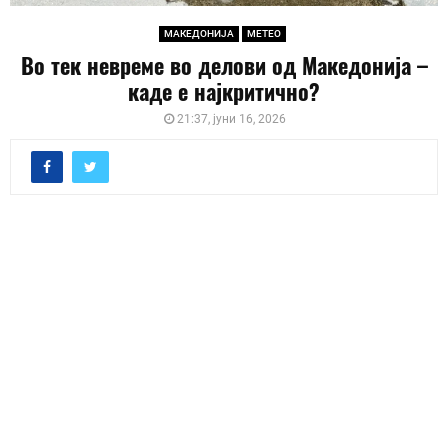
МАКЕДОНИЈА
МЕТЕО
Во тек невреме во делови од Македонија –
каде е најкритично?
21:37, јуни 16, 2026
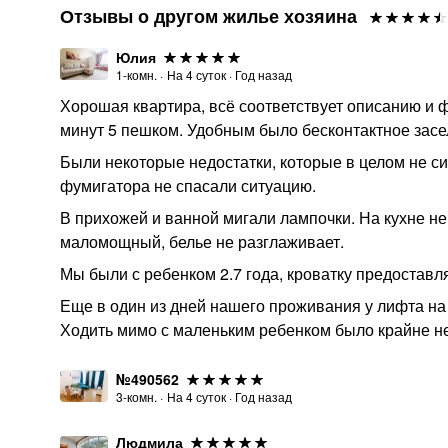
Отзывы о другом жилье хозяина
Юлия
1-комн.
·
На
4
суток
·
Год назад
Хорошая квартира, всё соответствует описанию и ф
минут 5 пешком. Удобным было бесконтактное засе
Были некоторые недостатки, которые в целом не си
фумигатора не спасали ситуацию.
В прихожей и ванной мигали лампочки. На кухне не 
маломощный, белье не разглаживает.
Мы были с ребенком 2.7 года, кроватку предоставля
Еще в один из дней нашего проживания у лифта на 
Ходить мимо с маленьким ребенком было крайне н
№490562
3-комн.
·
На
4
суток
·
Год назад
Людмила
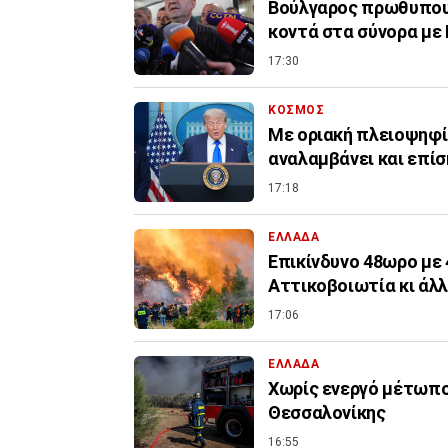
Βούλγαρος πρωθυπουρ
κοντά στα σύνορα με
17:30
ΚΟΣΜΟΣ
Με οριακή πλειοψηφί
αναλαμβάνει και επί
17:18
ΕΛΛΑΔΑ
Επικίνδυνο 48ωρο με 
Αττικοβοιωτία κι άλλ
17:06
ΕΛΛΑΔΑ
Χωρίς ενεργό μέτωπο
Θεσσαλονίκης
16:55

--------------------------------

Quote in full the listing given above; the images are to be left out.

Answer to this exercise:
МАКЕДОНИЈА
МЕТЕО
Во тек невреме во делови од Македонија –
каде е најкритично?
21:37, јуни 16, 2026
Отзывы о другом жилье хозяина
Юлия
1-комн.
·
На
4
суток
·
Год назад
Хорошая квартира, всё соответствует описанию и ф
минут 5 пешком. Удобным было бесконтактное засе
Были некоторые недостатки, которые в целом не си
фумигатора не спасали ситуацию.
В прихожей и ванной мигали лампочки. На кухне не 
маломощный, белье не разглаживает.
Мы были с ребенком 2.7 года, кроватку предоставля
Еще в один из дней нашего проживания у лифта на 
Ходить мимо с маленьким ребенком было крайне н
№490562
3-комн.
·
На
4
суток
·
Год назад
Людмила
Βούλγαρος πρωθυπουρ
κοντά στα σύνορα με
17:30
ΚΟΣΜΟΣ
Με οριακή πλειοψηφί
αναλαμβάνει και επί
17:18
ΕΛΛΑΔΑ
Επικίνδυνο 48ωρο με 
Αττικοβοιωτία κι άλλ
17:06
ΕΛΛΑΔΑ
Χωρίς ενεργό μέτωπο
Θεσσαλονίκης
16:55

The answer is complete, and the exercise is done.